Assassin’s Creed II picks up pretty much right where the last one left off. After certain modern-day details present themselves, Desmond is once again jacked into an ancestor’s world, this time finding himself in Renaissance Italy. Here we first meet Ezio, a banker’s son and ladies’ man who just can’t seem to stay out of trouble. As the plot moves along, the game’s various moves and features are slowly dripped out to the player, and once Ezio dons the clothes of an assassin, there are even more things to learn. Thus, the first few hours of the game feel like an extended tutorial, but one that the story is elegantly wrapped around.

Many of the distractions from the first game are back, including collectable sidequests, Leaps of Faith, and so forth, but these are put to work, rather that just being things to do for Achievements or Trophies. Some serve a story purpose, while others, like the high vantage points scattered throughout the world, lead to practical benefits. There are also new things to do, ranging from additional ways to earn money, to scattered clues that tie in to the overarching plot.

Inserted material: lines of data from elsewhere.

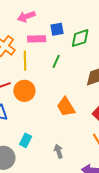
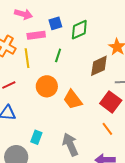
pink arrow: (26, 17) -> (23, 14), turned -138
orange circle: (24, 91) -> (47, 86), moved
gray arrow: (59, 151) -> (70, 145), size x1.6

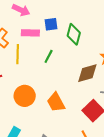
green diamond: (79, 30) -> (74, 34), turned -60
orange circle: (47, 86) -> (25, 96), moved

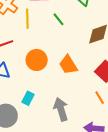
green line: (49, 56) -> (59, 19), turned -64

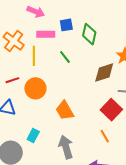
orange circle: (37, 60) -> (35, 88), moved
orange trapezoid: (68, 65) -> (65, 111), moved

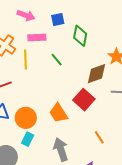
blue square: (66, 25) -> (58, 20), moved
orange circle: (35, 88) -> (26, 118), moved
red square: (111, 110) -> (84, 100), moved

Aesthetically, the game shines. The script is engaging and sometimes even funny. I won’t spoil it, but there’s one line in particular spoken by one of Ezio’s associates that has us both groaning and smiling. There are a few weird character models, but for the most part, the visuals and animation are stunning. The sound design is fantastic, but if Ezio is ever facing away from a character, even if they are still nearby, the dialogue audio softens considerably. I understand that this approach is to make things more realistic, but it seems a little overdone. And speaking of the dialogue, Tycho is absolutely right in his suggestion to have the subtitles turned on. There is a lot of Italian woven into the dialogue, and unless you know the language, you will want to take advantage of the translations that the subs provide.

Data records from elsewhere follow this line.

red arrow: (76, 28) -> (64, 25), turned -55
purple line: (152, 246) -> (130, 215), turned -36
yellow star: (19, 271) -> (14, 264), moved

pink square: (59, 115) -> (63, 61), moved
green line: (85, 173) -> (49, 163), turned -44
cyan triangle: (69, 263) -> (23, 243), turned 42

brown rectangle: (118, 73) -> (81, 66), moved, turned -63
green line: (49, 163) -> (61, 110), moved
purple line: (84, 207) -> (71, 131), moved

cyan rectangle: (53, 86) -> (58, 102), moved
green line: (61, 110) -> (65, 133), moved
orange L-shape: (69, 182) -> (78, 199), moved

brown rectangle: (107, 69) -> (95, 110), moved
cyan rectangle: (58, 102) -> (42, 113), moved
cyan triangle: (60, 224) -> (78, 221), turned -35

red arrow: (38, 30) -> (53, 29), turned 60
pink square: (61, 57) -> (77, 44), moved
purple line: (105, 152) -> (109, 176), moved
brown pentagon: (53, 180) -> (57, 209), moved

So yes, the game is very good, but there are a couple of nitpicks I would be remiss not to point out. First off are some of the early Achievements, which are for doing things that are required to get further into the game anyway; they’re small ones, sure, but still silly. My husband also found the controls a little finicky at times, especially the ones mapped to the ABXY buttons, which can frequently change depending on the situation. At any rate, I know he’ll have a good time with Assassin’s Creed II, and I also know that I’ll continue to watch him play every so often to see where the story goes.